When I think of Pinot Noir at its most elegant, silky, and prettily perfumed, I think of Chambolle-Musigny first. That’s the village’s calling card, and while today’s mesmerizing 2014 from Taupenot-Merme is indeed a “village” wine by designation, there is—as there so often is in Burgundy—much more than meets the eye.
Here’s why: It comes from two incredibly well-situated parcels (totaling a mere two acres) that are distinctly nuanced in their nature. The large majority of today’s wine is sourced from “Les Bussières,” which lies 800 feet downslope of Grand Cru Bonnes Mares and the remainder comes from “La Taupe”—a tiny, high-elevation lieu-dit nestled high up on the opposite end of the appellation, just several hundred feet upslope of another magnificent Grand Cru: Musigny. Even better, this 2014 is one of the best red vintages in the last decade. On the whole, this prestigious village wine is about as good as it gets—thanks in no small part to its proximity to some of the greatest Grand Cru terroirs on earth. Organically farmed and classically pure, Romain Taupenot’s philosophy of resting “in the shadow of the expression of terroir” is remarkably clear in this bottle, which is sure to enter your list of over-performing favorites.
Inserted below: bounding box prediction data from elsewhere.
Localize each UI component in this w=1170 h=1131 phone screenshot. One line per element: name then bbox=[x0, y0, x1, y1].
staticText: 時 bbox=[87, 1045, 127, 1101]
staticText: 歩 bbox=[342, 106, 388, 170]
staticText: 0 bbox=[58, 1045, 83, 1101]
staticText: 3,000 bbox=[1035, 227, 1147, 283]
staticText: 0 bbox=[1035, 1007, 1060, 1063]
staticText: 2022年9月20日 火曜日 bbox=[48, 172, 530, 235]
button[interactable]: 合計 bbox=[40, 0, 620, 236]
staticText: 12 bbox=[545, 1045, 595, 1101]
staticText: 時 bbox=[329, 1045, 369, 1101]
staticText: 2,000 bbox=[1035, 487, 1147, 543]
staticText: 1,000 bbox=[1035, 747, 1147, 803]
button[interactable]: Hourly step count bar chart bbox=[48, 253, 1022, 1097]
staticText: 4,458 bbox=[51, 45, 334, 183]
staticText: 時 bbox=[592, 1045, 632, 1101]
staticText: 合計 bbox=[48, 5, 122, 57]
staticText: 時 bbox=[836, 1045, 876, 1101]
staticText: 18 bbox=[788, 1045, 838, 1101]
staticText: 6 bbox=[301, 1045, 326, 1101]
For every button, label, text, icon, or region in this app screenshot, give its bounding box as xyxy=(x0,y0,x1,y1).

Quantity is minute, however—only six per person!
Although founded in 1963 after the union of Jean Taupenot and Denise Merme, winemaking in the Taupenot family can be traced back to the early 1700s—even later for the Merme side. At the behest of his father, Romain was beckoned back to head the domaine in 1998 after working in finance for a decade—although he made sure never to miss harvest. Taking the lessons he learned throughout his childhood and beyond, Romain preserved key philosophies and principles while improving on areas he felt were lacking. A prime example was the full conversion to organic viticulture in three short years (although he has not sought certification). Additionally, they had two wineries at the time of his takeover, which Romain quickly merged to channel all his focus and passion into one place.
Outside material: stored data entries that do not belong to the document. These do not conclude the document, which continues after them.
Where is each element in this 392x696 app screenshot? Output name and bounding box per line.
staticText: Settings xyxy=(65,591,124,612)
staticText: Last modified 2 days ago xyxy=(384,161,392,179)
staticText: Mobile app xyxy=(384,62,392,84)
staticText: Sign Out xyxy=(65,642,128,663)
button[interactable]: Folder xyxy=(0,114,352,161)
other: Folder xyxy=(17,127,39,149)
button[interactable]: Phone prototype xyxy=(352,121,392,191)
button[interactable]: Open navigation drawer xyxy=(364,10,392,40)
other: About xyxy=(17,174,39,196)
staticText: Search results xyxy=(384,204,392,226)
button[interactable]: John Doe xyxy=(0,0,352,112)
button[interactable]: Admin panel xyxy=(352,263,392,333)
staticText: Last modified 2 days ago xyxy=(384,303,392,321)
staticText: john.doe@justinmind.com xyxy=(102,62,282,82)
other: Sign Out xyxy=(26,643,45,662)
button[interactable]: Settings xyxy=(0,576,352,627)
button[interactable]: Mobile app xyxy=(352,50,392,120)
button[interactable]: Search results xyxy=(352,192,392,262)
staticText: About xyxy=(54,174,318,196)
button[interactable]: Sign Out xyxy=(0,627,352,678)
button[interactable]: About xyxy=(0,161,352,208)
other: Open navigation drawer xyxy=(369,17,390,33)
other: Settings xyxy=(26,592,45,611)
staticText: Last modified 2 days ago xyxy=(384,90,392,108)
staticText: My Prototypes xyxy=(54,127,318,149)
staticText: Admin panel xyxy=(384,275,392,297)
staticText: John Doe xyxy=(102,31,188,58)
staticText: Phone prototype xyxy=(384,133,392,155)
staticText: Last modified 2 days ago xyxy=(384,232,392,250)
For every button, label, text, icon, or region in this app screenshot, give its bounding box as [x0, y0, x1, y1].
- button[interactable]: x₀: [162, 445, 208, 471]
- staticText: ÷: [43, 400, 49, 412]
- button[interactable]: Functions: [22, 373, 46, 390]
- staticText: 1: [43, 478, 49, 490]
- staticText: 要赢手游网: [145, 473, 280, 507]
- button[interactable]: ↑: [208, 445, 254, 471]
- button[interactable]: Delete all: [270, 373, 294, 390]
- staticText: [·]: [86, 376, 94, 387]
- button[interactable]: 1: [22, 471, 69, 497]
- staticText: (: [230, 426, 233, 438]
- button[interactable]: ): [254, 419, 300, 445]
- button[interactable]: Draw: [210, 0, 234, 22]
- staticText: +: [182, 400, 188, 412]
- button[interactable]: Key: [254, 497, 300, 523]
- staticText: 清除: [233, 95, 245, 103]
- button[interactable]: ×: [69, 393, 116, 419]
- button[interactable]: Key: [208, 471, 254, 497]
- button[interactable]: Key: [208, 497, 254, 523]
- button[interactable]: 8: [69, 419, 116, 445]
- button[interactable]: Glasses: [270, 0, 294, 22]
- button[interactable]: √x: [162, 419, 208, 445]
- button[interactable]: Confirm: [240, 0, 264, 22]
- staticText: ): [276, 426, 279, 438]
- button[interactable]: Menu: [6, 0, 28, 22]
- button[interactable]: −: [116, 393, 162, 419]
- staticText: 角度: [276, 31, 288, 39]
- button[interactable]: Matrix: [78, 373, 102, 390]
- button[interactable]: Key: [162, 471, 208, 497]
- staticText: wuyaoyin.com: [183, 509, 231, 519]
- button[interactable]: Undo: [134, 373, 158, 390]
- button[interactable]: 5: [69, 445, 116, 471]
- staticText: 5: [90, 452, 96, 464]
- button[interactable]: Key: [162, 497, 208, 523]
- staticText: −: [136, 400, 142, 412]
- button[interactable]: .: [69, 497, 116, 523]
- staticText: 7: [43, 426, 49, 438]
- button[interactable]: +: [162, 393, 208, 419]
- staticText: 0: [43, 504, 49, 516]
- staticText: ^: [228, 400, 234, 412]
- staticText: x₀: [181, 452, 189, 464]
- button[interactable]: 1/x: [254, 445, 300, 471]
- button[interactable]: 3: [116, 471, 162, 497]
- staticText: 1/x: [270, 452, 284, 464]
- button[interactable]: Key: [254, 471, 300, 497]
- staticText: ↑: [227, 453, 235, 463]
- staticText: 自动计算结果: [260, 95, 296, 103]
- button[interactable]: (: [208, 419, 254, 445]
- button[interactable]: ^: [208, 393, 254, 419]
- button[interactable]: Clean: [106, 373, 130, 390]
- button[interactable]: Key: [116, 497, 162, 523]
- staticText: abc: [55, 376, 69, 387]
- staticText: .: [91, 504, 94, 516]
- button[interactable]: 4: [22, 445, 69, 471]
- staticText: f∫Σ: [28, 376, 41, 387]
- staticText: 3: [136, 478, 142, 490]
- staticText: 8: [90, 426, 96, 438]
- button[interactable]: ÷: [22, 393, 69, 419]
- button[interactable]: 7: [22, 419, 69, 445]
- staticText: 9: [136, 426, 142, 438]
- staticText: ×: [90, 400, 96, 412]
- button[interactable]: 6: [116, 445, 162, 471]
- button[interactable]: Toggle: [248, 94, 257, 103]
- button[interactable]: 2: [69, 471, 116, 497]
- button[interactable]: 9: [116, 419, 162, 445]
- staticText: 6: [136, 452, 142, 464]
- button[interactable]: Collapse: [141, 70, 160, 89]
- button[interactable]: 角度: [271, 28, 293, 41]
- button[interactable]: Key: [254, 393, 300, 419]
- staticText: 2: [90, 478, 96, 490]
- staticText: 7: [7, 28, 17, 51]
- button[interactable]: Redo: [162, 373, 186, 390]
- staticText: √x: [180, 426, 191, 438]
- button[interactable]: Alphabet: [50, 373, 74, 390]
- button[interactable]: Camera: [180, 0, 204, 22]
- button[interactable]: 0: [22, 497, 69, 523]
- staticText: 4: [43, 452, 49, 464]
Despite lieux-dits “Les Bussières” and “La Taupe” lying on opposite ends of Chambolle-Musigny (north and south, respectively) Romain’s vines from both sites are in the classic clay/limestone soils of the zone and are, on average, 40 years old. Being a staunch practitioner of organic farming, all of his grapes are harvested by hand. In the winery, ambient yeasts initiate fermentation and the wine is left largely undisturbed during its upbringing to create the purest expression of fruit. It ages on its lees for up to 15 months in ~25% new French oak and racking is avoided. Afterwards, the wine is gently transferred into steel tanks for an additional three months and finally bottled without fining or filtration.
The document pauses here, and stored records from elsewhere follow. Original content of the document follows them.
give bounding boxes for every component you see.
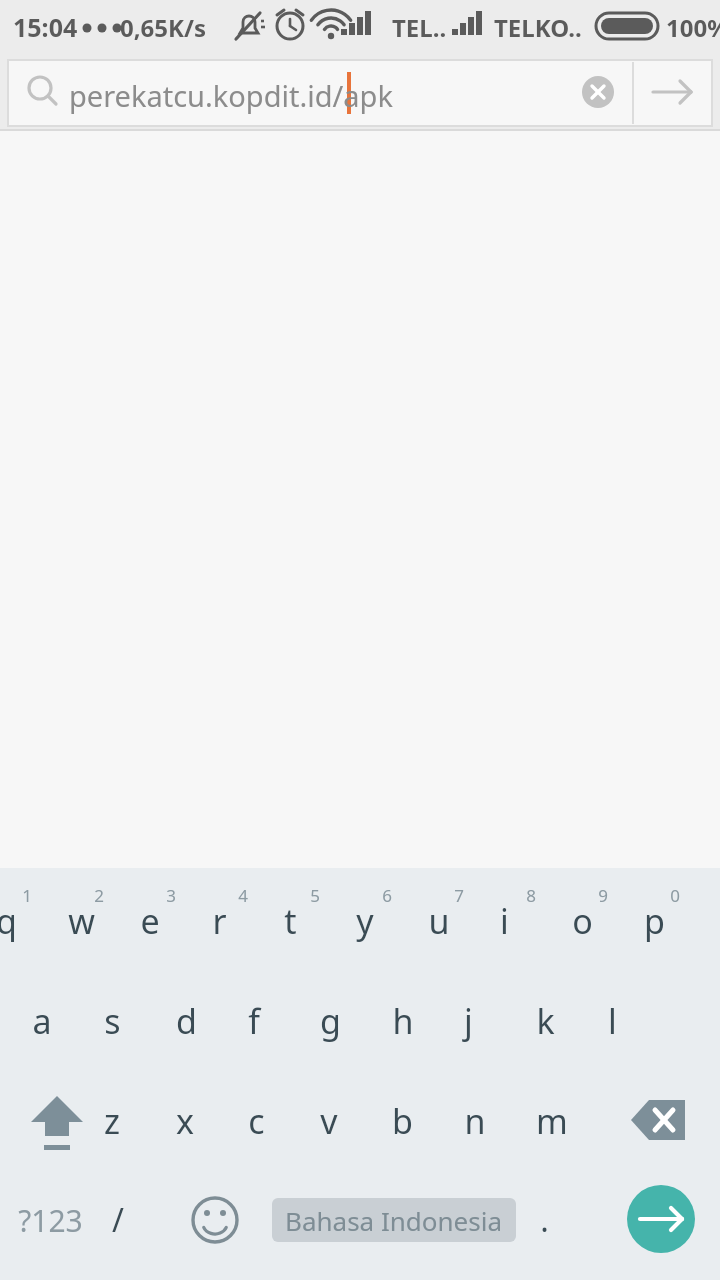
button[interactable] [612, 980, 684, 1072]
staticText: 1 [22, 884, 32, 907]
staticText: g [320, 998, 341, 1044]
button[interactable] [36, 980, 108, 1072]
button[interactable]: Shift [8, 1080, 108, 1168]
staticText: 100% [666, 11, 720, 44]
staticText: 2 [94, 884, 104, 907]
staticText: s [104, 998, 121, 1044]
button[interactable]: Backspace [612, 1080, 712, 1168]
staticText: r [212, 898, 227, 944]
staticText: y [356, 898, 374, 944]
button[interactable] [0, 880, 72, 972]
staticText: w [68, 898, 95, 944]
button[interactable]: Enter [627, 1185, 695, 1253]
staticText: Bahasa Indonesia [285, 1203, 503, 1238]
staticText: / [112, 1198, 124, 1242]
staticText: d [176, 998, 197, 1044]
button[interactable] [540, 1080, 612, 1172]
button[interactable] [216, 880, 288, 972]
staticText: . [540, 1198, 549, 1242]
button[interactable] [108, 1080, 180, 1172]
button[interactable] [540, 1184, 606, 1256]
button[interactable] [252, 1080, 324, 1172]
button[interactable] [0, 60, 640, 126]
button[interactable] [252, 980, 324, 1072]
button[interactable] [144, 880, 216, 972]
button[interactable] [112, 1184, 178, 1256]
staticText: q [0, 898, 17, 944]
staticText: 0 [670, 884, 680, 907]
staticText: b [392, 1098, 413, 1144]
button[interactable] [180, 980, 252, 1072]
staticText: ?123 [18, 1200, 83, 1241]
button[interactable] [72, 880, 144, 972]
button[interactable]: Symbols [12, 1184, 98, 1256]
staticText: 9 [598, 884, 608, 907]
button[interactable]: Emoji [184, 1184, 248, 1256]
staticText: j [464, 998, 473, 1044]
staticText: TELKO.. [494, 11, 582, 44]
staticText: 15:04 [13, 10, 78, 44]
button[interactable] [360, 880, 432, 972]
staticText: 8 [526, 884, 536, 907]
button[interactable] [576, 880, 648, 972]
staticText: 4 [238, 884, 248, 907]
button[interactable] [468, 980, 540, 1072]
staticText: v [320, 1098, 338, 1144]
staticText: 0,65K/s [120, 11, 206, 44]
staticText: n [464, 1098, 486, 1144]
staticText: i [500, 898, 509, 944]
staticText: m [536, 1098, 568, 1144]
button[interactable] [468, 1080, 540, 1172]
staticText: z [104, 1098, 120, 1144]
staticText: 7 [454, 884, 464, 907]
button[interactable] [432, 880, 504, 972]
staticText: 3 [166, 884, 176, 907]
staticText: perekatcu.kopdit.id/apk [69, 76, 393, 115]
staticText: TEL.. [392, 11, 447, 44]
staticText: u [428, 898, 450, 944]
staticText: e [140, 898, 160, 944]
staticText: p [644, 898, 665, 944]
button[interactable] [540, 980, 612, 1072]
staticText: l [608, 998, 617, 1044]
button[interactable] [180, 1080, 252, 1172]
staticText: 6 [382, 884, 392, 907]
staticText: a [32, 998, 52, 1044]
button[interactable] [396, 980, 468, 1072]
button[interactable]: Bahasa Indonesia [272, 1198, 516, 1242]
staticText: h [392, 998, 414, 1044]
staticText: f [248, 998, 260, 1044]
button[interactable] [324, 980, 396, 1072]
staticText: o [572, 898, 593, 944]
button[interactable]: Clear [568, 62, 630, 124]
staticText: t [284, 898, 297, 944]
staticText: k [536, 998, 555, 1044]
button[interactable] [108, 980, 180, 1072]
button[interactable] [648, 880, 720, 972]
staticText: c [248, 1098, 265, 1144]
button[interactable] [396, 1080, 468, 1172]
button[interactable] [324, 1080, 396, 1172]
staticText: x [176, 1098, 194, 1144]
button[interactable]: Go [636, 62, 712, 124]
staticText: 5 [310, 884, 320, 907]
button[interactable] [504, 880, 576, 972]
button[interactable] [288, 880, 360, 972]
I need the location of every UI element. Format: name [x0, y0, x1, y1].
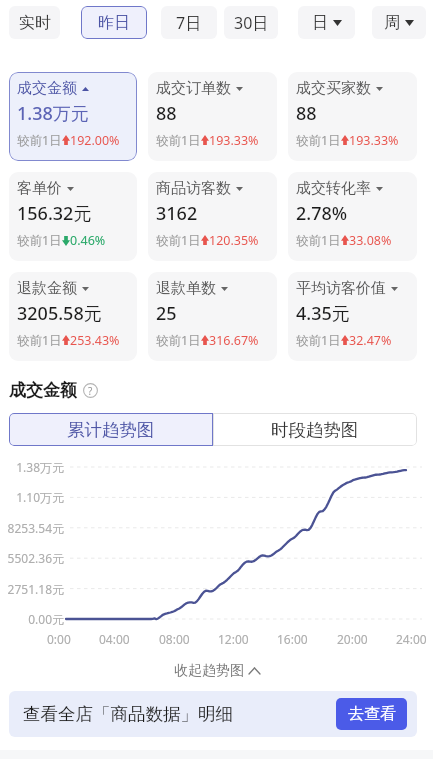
button[interactable]: 收起趋势图 — [0, 662, 433, 680]
staticText: 7日 — [176, 12, 202, 34]
staticText: 较前1日 — [296, 332, 341, 349]
staticText: 316.67% — [209, 332, 259, 349]
staticText: 实时 — [19, 13, 51, 33]
staticText: 3205.58元 — [17, 301, 102, 326]
button[interactable]: 去查看 — [336, 698, 407, 730]
staticText: 2.78% — [296, 201, 348, 226]
staticText: 累计趋势图 — [67, 419, 155, 441]
staticText: 时段趋势图 — [271, 419, 359, 441]
staticText: 较前1日 — [17, 132, 62, 149]
staticText: 120.35% — [209, 232, 259, 249]
staticText: 平均访客价值 — [296, 279, 386, 298]
staticText: 收起趋势图 — [174, 662, 244, 680]
staticText: 16:00 — [277, 631, 308, 647]
button[interactable]: 查看全店「商品数据」明细 — [9, 691, 417, 737]
staticText: 退款单数 — [156, 279, 216, 298]
staticText: 2751.18元 — [0, 581, 64, 597]
staticText: 253.43% — [70, 332, 120, 349]
button[interactable]: 说明 — [83, 383, 98, 398]
staticText: 193.33% — [209, 132, 259, 149]
staticText: 0.46% — [70, 232, 106, 249]
button[interactable]: 成交金额 — [9, 72, 137, 161]
staticText: 8253.54元 — [0, 520, 64, 536]
button[interactable]: 7日 — [161, 6, 217, 39]
staticText: 0:00 — [47, 631, 71, 647]
staticText: 5502.36元 — [0, 550, 64, 566]
staticText: 较前1日 — [296, 132, 341, 149]
staticText: 1.38万元 — [17, 101, 89, 126]
button[interactable]: 成交买家数 — [288, 72, 417, 161]
staticText: 较前1日 — [17, 232, 62, 249]
staticText: 去查看 — [348, 704, 396, 724]
staticText: 04:00 — [99, 631, 130, 647]
staticText: 12:00 — [218, 631, 249, 647]
button[interactable]: 周 — [372, 6, 426, 39]
staticText: 30日 — [234, 12, 269, 34]
button[interactable]: 成交订单数 — [148, 72, 277, 161]
staticText: ? — [88, 384, 93, 398]
button[interactable]: 累计趋势图 — [9, 413, 213, 446]
staticText: 成交金额 — [17, 79, 77, 98]
staticText: 08:00 — [159, 631, 190, 647]
staticText: 成交买家数 — [296, 79, 371, 98]
staticText: 0.00元 — [0, 611, 64, 627]
staticText: 商品访客数 — [156, 179, 231, 198]
staticText: 昨日 — [98, 13, 130, 33]
button[interactable]: 日 — [298, 6, 355, 39]
staticText: 较前1日 — [156, 332, 201, 349]
staticText: 1.38万元 — [0, 459, 64, 475]
staticText: 较前1日 — [156, 132, 201, 149]
staticText: 88 — [156, 101, 177, 126]
staticText: 1.10万元 — [0, 489, 64, 505]
button[interactable]: 客单价 — [9, 172, 137, 261]
button[interactable]: 成交转化率 — [288, 172, 417, 261]
staticText: 周 — [384, 13, 400, 33]
staticText: 较前1日 — [296, 232, 341, 249]
staticText: 25 — [156, 301, 177, 326]
staticText: 4.35元 — [296, 301, 350, 326]
staticText: 成交金额 — [9, 380, 77, 401]
button[interactable]: 30日 — [224, 6, 278, 39]
button[interactable]: 时段趋势图 — [213, 413, 417, 446]
button[interactable]: 退款金额 — [9, 272, 137, 361]
staticText: 193.33% — [349, 132, 399, 149]
staticText: 24:00 — [396, 631, 427, 647]
staticText: 20:00 — [337, 631, 368, 647]
staticText: 日 — [312, 13, 328, 33]
staticText: 成交订单数 — [156, 79, 231, 98]
button[interactable]: 平均访客价值 — [288, 272, 417, 361]
staticText: 88 — [296, 101, 317, 126]
staticText: 成交转化率 — [296, 179, 371, 198]
button[interactable]: 实时 — [9, 6, 60, 39]
staticText: 较前1日 — [17, 332, 62, 349]
staticText: 3162 — [156, 201, 198, 226]
staticText: 客单价 — [17, 179, 62, 198]
button[interactable]: 退款单数 — [148, 272, 277, 361]
staticText: 192.00% — [70, 132, 120, 149]
staticText: 156.32元 — [17, 201, 92, 226]
staticText: 查看全店「商品数据」明细 — [23, 703, 233, 725]
button[interactable]: 昨日 — [81, 6, 147, 39]
staticText: 退款金额 — [17, 279, 77, 298]
staticText: 33.08% — [349, 232, 392, 249]
staticText: 32.47% — [349, 332, 392, 349]
staticText: 较前1日 — [156, 232, 201, 249]
button[interactable]: 商品访客数 — [148, 172, 277, 261]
Today’s 2014 Chambolle-Musigny from Taupenot-Merme reveals itself with a classic ruby core and hints of garnet and pink on the rim. After several vigorous swirls, the nose reveals bright aromas of ripe cherry, black raspberry, strawberry, goji, rose petals, underbrush, and a delicate touch of baking spice. The palate provides alternating lifts of red and black fruit, next to a presence of super delicate tannins and classic Chambolle elegance. This isn’t the ripe and juicy style of 2015, rather, a nod toward the terroir-driven style of classic Burgundy. For a village level wine, it outsails its neighboring constituents by miles and, in terms of cellaring, will go the distance—easily ten more years. I recommend pulling the cork midday and keeping the bottle somewhere cool before consuming over dinner in large Burgundy stems. If you have the time, wait until the start of autumn and pair with this duck confit cassoulet. Feel free to add some additional herbs to the recipe—the wine will take them in stride. Cheers!